Enquanto isso, Yamses continuava com seu abominável ritual na alta elevação:

- Antes que esta batalha termine, Bracus e seus vassalos serão testemunhas de um prodígio, do qual se recordarão pelo resto de seus dias. – E, erguendo rudemente o queixo da indefesa prisioneira kothiana, ele começou a dizer: – Oh, filhos das profundezas, despertem e agitem suas aterradoras jubas sobre as nuvens e os trovões, a fim de consumir nossos inimigos. Que sejam todos incinerados pelas chamas do coração do mundo! E, que, depois disso, o Caos e as Trevas sejam trazidos de volta a este mundo, quando o culto a Set retornar às terras hiborianas!
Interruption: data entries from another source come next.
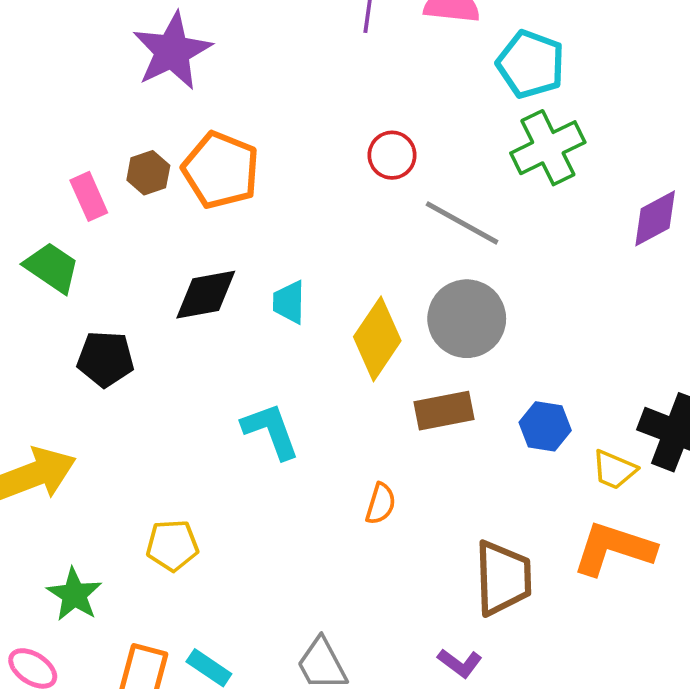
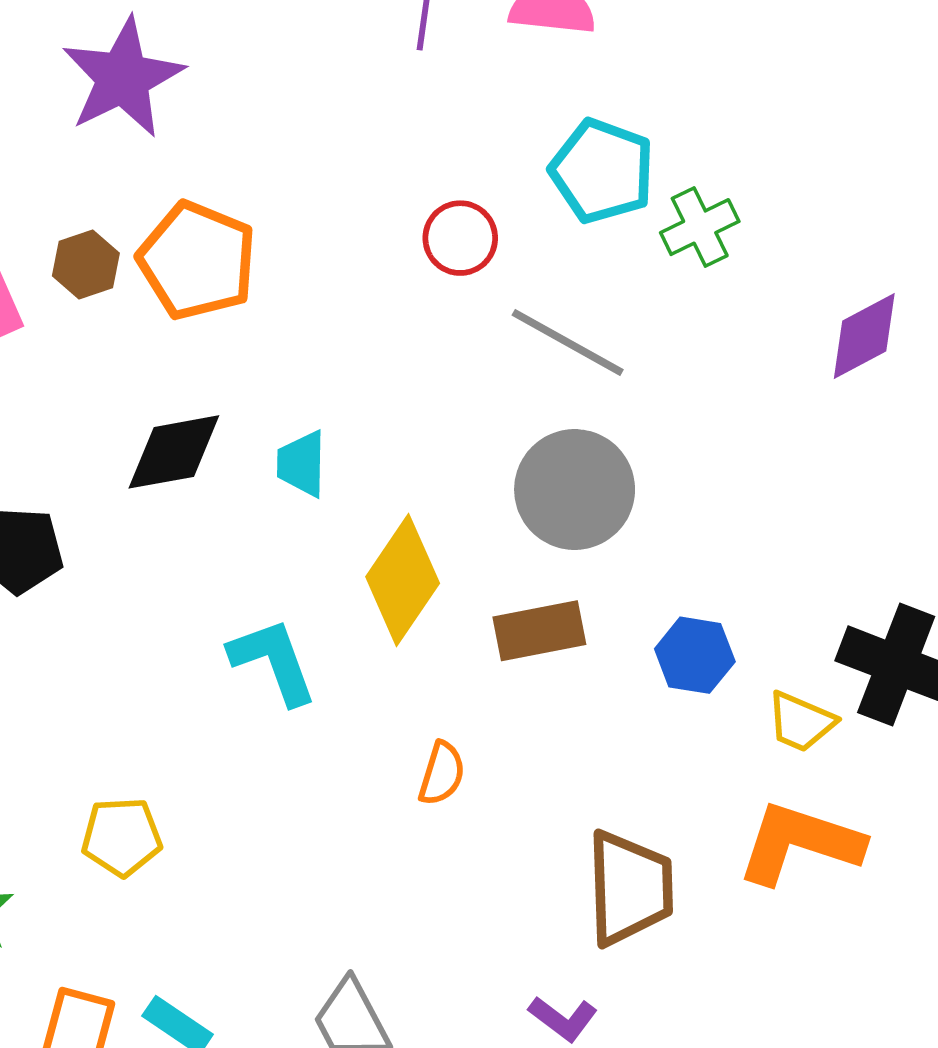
cyan pentagon: (531, 64) -> (602, 171), moved
green cross: (548, 148) -> (700, 227), size x0.7
yellow diamond: (377, 339) -> (403, 580), moved

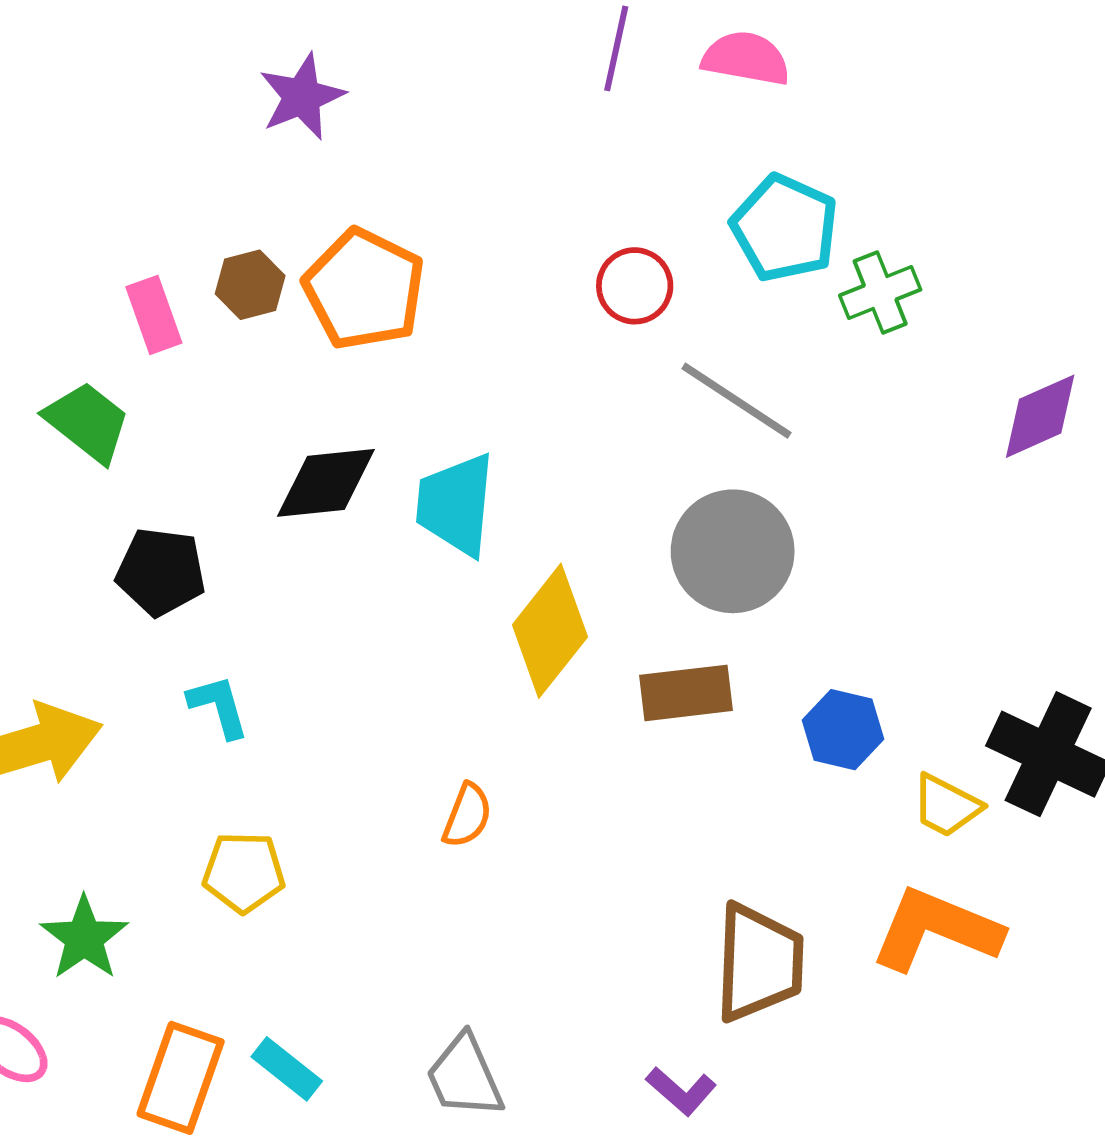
purple star: (123, 78) -> (302, 97), size x0.7
cyan trapezoid: (302, 464) -> (456, 504), size x1.5
cyan L-shape: (273, 661) -> (219, 706), moved, size x0.7
orange semicircle: (442, 773) -> (467, 815), moved

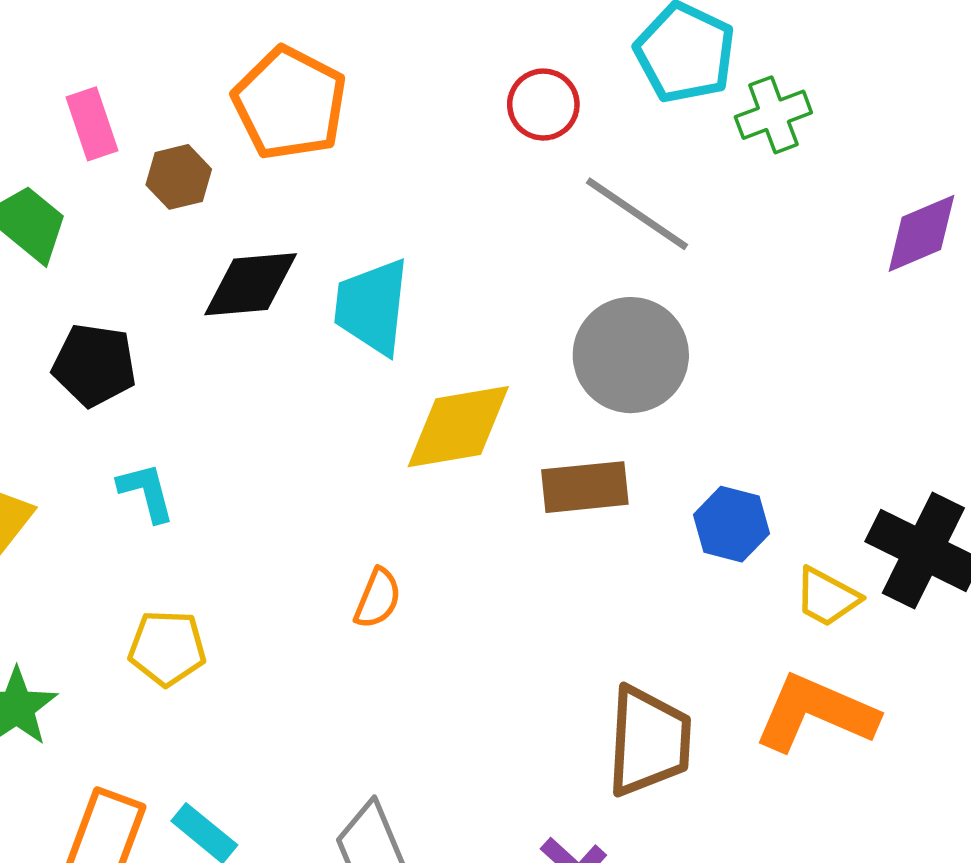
brown hexagon: (250, 285) -> (179, 177), moved
yellow diamond: (550, 631) -> (458, 427), turned 41

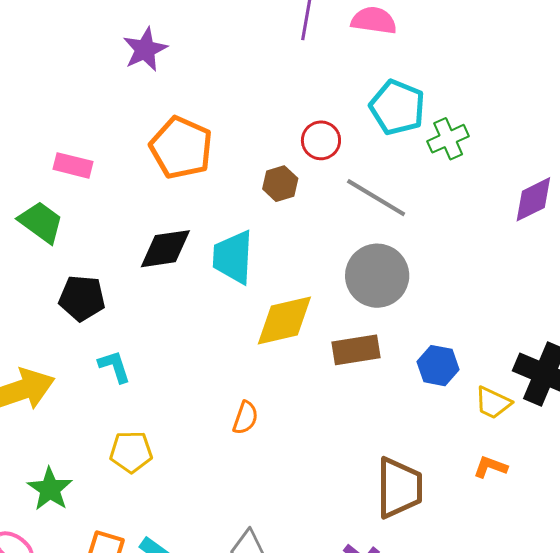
pink rectangle: (92, 124) -> (73, 165), turned -54
brown hexagon: (179, 177) -> (280, 184), moved
orange L-shape: (816, 713) -> (490, 467), size x0.5

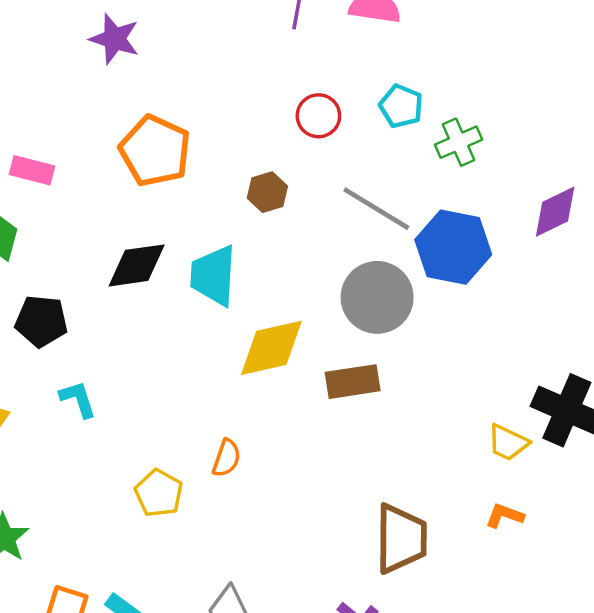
purple star: (145, 49) -> (115, 39), turned -30
cyan pentagon: (397, 107) -> (401, 106), size x0.7
red circle: (321, 140) -> (318, 116), moved
blue hexagon: (438, 366) -> (453, 247), moved, size x1.6
yellow pentagon: (131, 452) -> (159, 493), moved, turned 30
E desceu sua adaga sobre a jugular da apavorada kothiana, espirrando sangue aos borbotões, enquanto Pebatjma soluçava de medo, seus lindos, enormes e pendentes seios de ébano tremulando na medida em que o tórax da kushita subia e descia ofegante de medo.

E se dirigiu ao altar onde a linda negra estava amarrada:

- E, com o sangue desta mulher, consumo este feitiço!

O feiticeiro ergueu sua adaga de forma impiedosa, com o olhar insano de um fanático. No momento seguinte, dele baixar sua lâmina no peito da mulher, um punhal arremessado com precisão se cravou nas costas da mão do bruxo, interrompendo o curso de sua infame faca e salvando a vida de Pebatjma. Com apenas dois saltos para adiante, o encouraçado cimério alcançou Yamses.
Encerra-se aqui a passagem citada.